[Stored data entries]
++++++
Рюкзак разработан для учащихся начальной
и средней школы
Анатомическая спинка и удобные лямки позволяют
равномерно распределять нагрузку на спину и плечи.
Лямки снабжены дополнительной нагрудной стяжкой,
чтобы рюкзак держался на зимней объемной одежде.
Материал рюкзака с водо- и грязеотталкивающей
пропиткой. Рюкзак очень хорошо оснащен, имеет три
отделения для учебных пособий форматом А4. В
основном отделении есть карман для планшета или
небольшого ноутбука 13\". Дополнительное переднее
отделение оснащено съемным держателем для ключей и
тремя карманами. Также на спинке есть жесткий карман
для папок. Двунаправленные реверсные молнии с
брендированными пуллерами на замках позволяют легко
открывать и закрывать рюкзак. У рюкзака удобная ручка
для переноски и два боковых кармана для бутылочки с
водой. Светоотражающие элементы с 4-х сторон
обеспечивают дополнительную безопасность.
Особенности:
++++++
Return, exactly as they stand, the lines from the start of the records above through the line with "брендированными пуллерами на", both ends included, and no other lines.

Рюкзак разработан для учащихся начальной
и средней школы
Анатомическая спинка и удобные лямки позволяют
равномерно распределять нагрузку на спину и плечи.
Лямки снабжены дополнительной нагрудной стяжкой,
чтобы рюкзак держался на зимней объемной одежде.
Материал рюкзака с водо- и грязеотталкивающей
пропиткой. Рюкзак очень хорошо оснащен, имеет три
отделения для учебных пособий форматом А4. В
основном отделении есть карман для планшета или
небольшого ноутбука 13\". Дополнительное переднее
отделение оснащено съемным держателем для ключей и
тремя карманами. Также на спинке есть жесткий карман
для папок. Двунаправленные реверсные молнии с
брендированными пуллерами на замках позволяют легко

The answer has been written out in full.